Annie Dillard, "Winter Melons," in Harper's (copyright © 1974, by Harper's Magazine, Inc.; reprinted from the January, 1974 issue of Harper's Magazine by permission of Annie Dillard), January, 1974, pp. 87, 88-9.
In Evan S. Connell's novels the characters, prudent and cautious folk with healthy talents for survival, walk into traps so interesting of prospect and so cleverly disguised that they seemed before they snapped shut to be the very plan of a successful life….
In "The Connoisseur" a well-to-do New York insurance man knows that he is moving toward a trap. He has the native wit to elude 40 traps; naturally by the last page of this novel he is inextricably inside the trap he assiduously avoided. The plot is as delicious as that of a folktale or a detective story.
The trap is pre-Columbian Art [collected by] Muhlbach, our hero….
Mr. Connell, himself a connoisseur of the inner contradictions of Western capitalist civilization ("Notes From a Bottle Found on the Beach at Carmel" and "Points for a Compass Rose," two scrapbooks of learned indictment which for all their diligence are not nearly as powerful in meaning as his novels), is fascinated by (and fascinates us with) the encounter of an intelligent man, his imaginary nobody Muhlbach, with the shards of a civilization which European man once obliterated with fanatic thoroughness and is now interested in as so many knicknacks to squirrel away in a museum or private collection….

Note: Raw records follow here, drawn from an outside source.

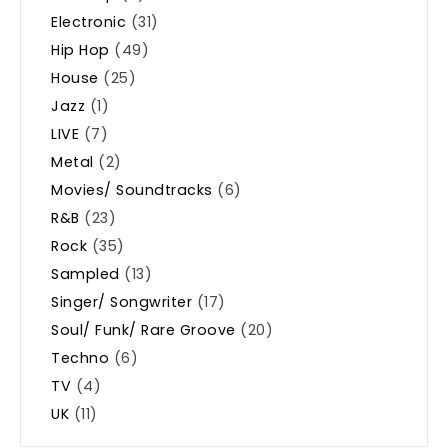
Electronic
(31)
Hip Hop
(49)
House
(25)
Jazz
(1)
LIVE
(7)
Metal
(2)
Movies/ Soundtracks
(6)
R&B
(23)
Rock
(35)
Sampled
(13)
Singer/ Songwriter
(17)
Soul/ Funk/ Rare Groove
(20)
Techno
(6)
TV
(4)
UK
(11)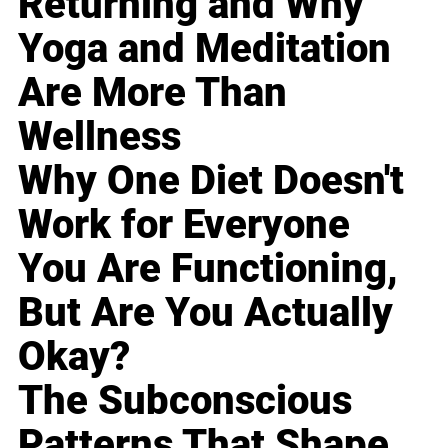
Returning and Why
Yoga and Meditation
Are More Than
Wellness
Why One Diet Doesn't
Work for Everyone
You Are Functioning,
But Are You Actually
Okay?
The Subconscious
Patterns That Shape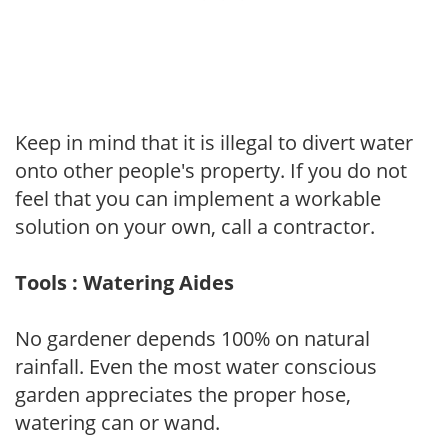
Keep in mind that it is illegal to divert water
onto other people's property. If you do not
feel that you can implement a workable
solution on your own, call a contractor.
Tools : Watering Aides
No gardener depends 100% on natural
rainfall. Even the most water conscious
garden appreciates the proper hose,
watering can or wand.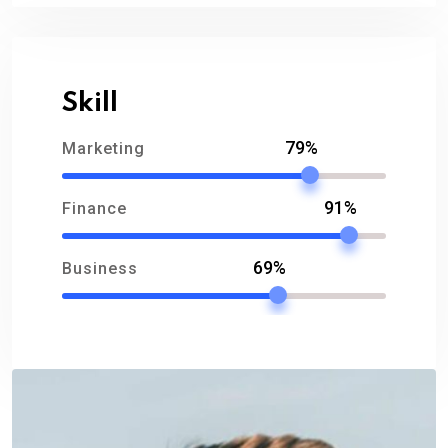
Skill
79%
Marketing
91%
Finance
69%
Business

This is a deceptively short novel. Evan Connell has perfected a style that is all onwardness, losing no richness of detail to the fastness of his pace. Everything contributes to the total effect. The real hero of the novel is an idea. We watch it enter a man's mind and after much discomfort and hesitation root itself like a stubborn weed….
There is much more to this novel than I've been able to suggest. The wonderful problem of the relation of fake to original is a theme (and clue to the meaning of the book)…. In Mayan art there are probably more forgeries to admire with awe than real objects. Will it occur to Muhlbach in his trap that nothing, nothing at all, is what it seems?
Guy Davenport, "The Connoisseur," in The New York Times Book Review (© 1974 by The New York Times Company; reprinted by permission), September 1, 1974, p. 4.